1. Always Use Digests for Production Deployments:

   Referencing Helm charts by their digests in production environments ensures immutability and reproducibility. Digests uniquely identify a specific chart version, eliminating the risk of unexpected changes due to tag updates.

2. Validate Charts Before Pushing to the OCI Registry:

   Before pushing a chart to your OCI registry, validate it thoroughly. This includes linting, testing, and ensuring that the chart adheres to your organization's standards and best practices. This proactive approach can prevent deployment issues and ensure the stability of your applications.

3. Regularly Update Argo CD:

   Keep your Argo CD installation up to date to benefit from the latest bug fixes, features, and performance improvements. Newer versions of Argo CD may include enhancements that address issues related to Helm OCI repositories and digest handling.

4. Monitor Argo CD Logs:

   Regularly monitor Argo CD logs to identify and address any deployment issues promptly. Logs can provide valuable insights into the root cause of failures and help you troubleshoot problems more effectively.

5. Test Deployments in a Staging Environment:

   Before deploying changes to production, always test them in a staging environment. This allows you to identify and resolve any issues before they impact your production applications.

6. Use Semantic Versioning for Chart Releases:

   Adopt semantic versioning (SemVer) for your Helm chart releases. SemVer provides a clear and consistent way to manage chart versions and helps prevent compatibility issues between different releases.

7. Document Your Deployment Process:

   Document your deployment process, including the steps for building, pushing, and deploying Helm charts. This documentation will help ensure consistency and make it easier for team members to collaborate and troubleshoot issues.
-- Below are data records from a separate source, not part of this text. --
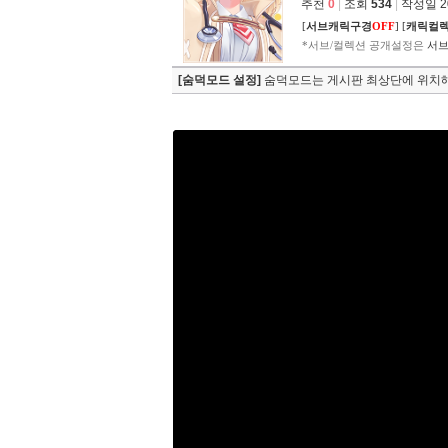
추천
0
|
조회
534
|
작성일 202
[
서브캐릭구경
OFF
]
[
캐릭컬
*서브/컬렉션 공개설정은
서브
[숨덕모드 설정]
숨덕모드는 게시판 최상단에 위치해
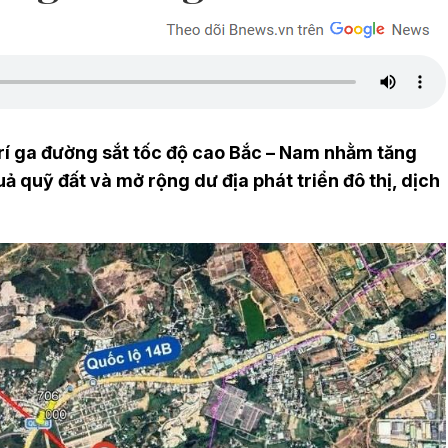
trí ga đường sắt tốc độ cao Bắc – Nam nhằm tăng
uả quỹ đất và mở rộng dư địa phát triển đô thị, dịch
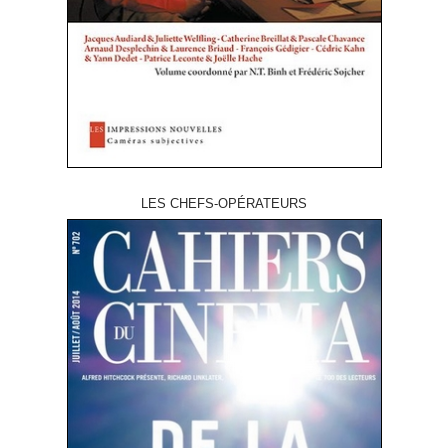
LES CHEFS-OPÉRATEURS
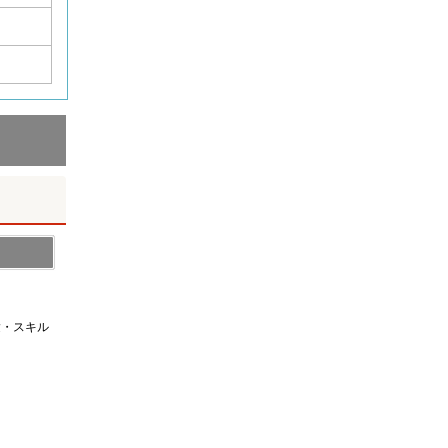
経験・スキル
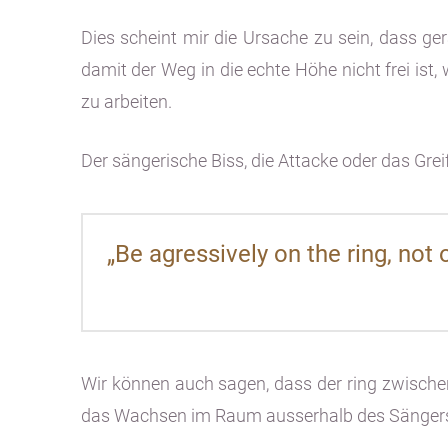
Dies scheint mir die Ursache zu sein, dass g
damit der Weg in die echte Höhe nicht frei ist,
zu arbeiten.
Der sängerische Biss, die Attacke oder das Grei
„Be agressively on the ring, not
Wir können auch sagen, dass der ring zwischen 
das Wachsen im Raum ausserhalb des Sängers:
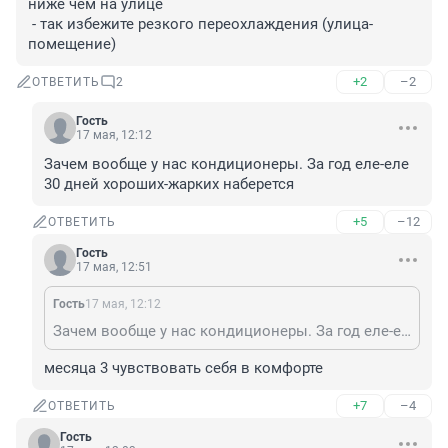
ниже чем на улице 

 - так избежите резкого переохлаждения (улица-
помещение)
+2
–2
ОТВЕТИТЬ
2
Гость
17 мая, 12:12
Зачем вообще у нас кондиционеры. За год еле-еле 
30 дней хороших-жарких наберется
+5
–12
ОТВЕТИТЬ
Гость
17 мая, 12:51
Гость
17 мая, 12:12
Зачем вообще у нас кондиционеры. За год еле-еле 30 дней хороших-жарких наберется
месяца 3 чувствовать себя в комфорте
+7
–4
ОТВЕТИТЬ
Гость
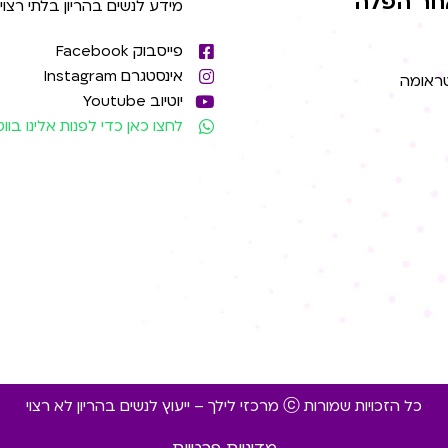
חר הפלה
מידע לנשים בהריון בלתי רצוי
פייסבוק Facebook
אינסטגרם Instagram
טראומה
יוטיוב Youtube
לחצו כאן כדי לפנות אלינו בו
כל הזכויות שמורות ⓒ מרכזי לילך – ייעוץ לנשים בהריון לא רצוי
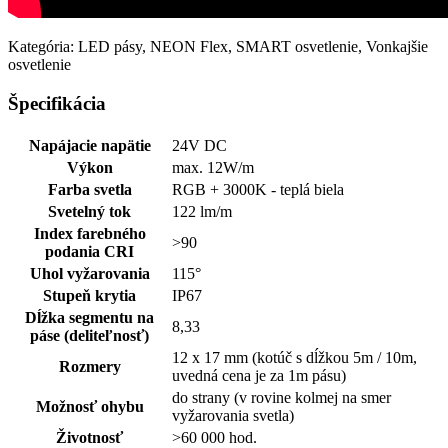
Kategória: LED pásy, NEON Flex, SMART osvetlenie, Vonkajšie
osvetlenie
Špecifikácia
Napájacie napätie
24V DC
Výkon
max. 12W/m
Farba svetla
RGB + 3000K - teplá biela
Svetelný tok
122 lm/m
Index farebného
>90
podania CRI
Uhol vyžarovania
115°
Stupeň krytia
IP67
Dĺžka segmentu na
8,33
páse (deliteľnosť)
12 x 17 mm (kotúč s dĺžkou 5m / 10m,
Rozmery
uvedná cena je za 1m pásu)
do strany (v rovine kolmej na smer
Možnosť ohybu
vyžarovania svetla)
Životnosť
>60 000 hod.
8. Automate Your Deployment Pipeline:

   Automate your deployment pipeline using CI/CD tools. This reduces the risk of human error and ensures that deployments are performed consistently and reliably.

By following these best practices, you can significantly improve the reliability and efficiency of your Helm and Argo CD deployments, ensuring that your applications are always running smoothly.

Conclusion

In conclusion, deploying Helm charts with digests in Argo CD requires careful attention to how Argo CD constructs Helm CLI commands. The issue of Argo CD incorrectly including the --version flag when pulling charts by digest can lead to deployment failures and frustrate DevOps teams. However, by understanding the root cause of this problem and implementing the proposed solution—modifying Argo CD to conditionally include the --version flag—you can overcome this hurdle and ensure seamless deployments.

Moreover, adhering to best practices such as using digests for production deployments, validating charts before pushing them to the OCI registry, and regularly updating Argo CD can further enhance the reliability and efficiency of your deployment process. By adopting these strategies, you can leverage the full potential of Helm and Argo CD to manage your Kubernetes applications effectively.

Remember, the cloud-native landscape is constantly evolving, and staying informed about the latest tools and techniques is crucial for success. We hope this article has provided you with valuable insights and practical guidance for deploying Helm charts with Argo CD. For additional information and resources, be sure to explore the official Argo CD documentation and the Helm documentation. Happy deploying!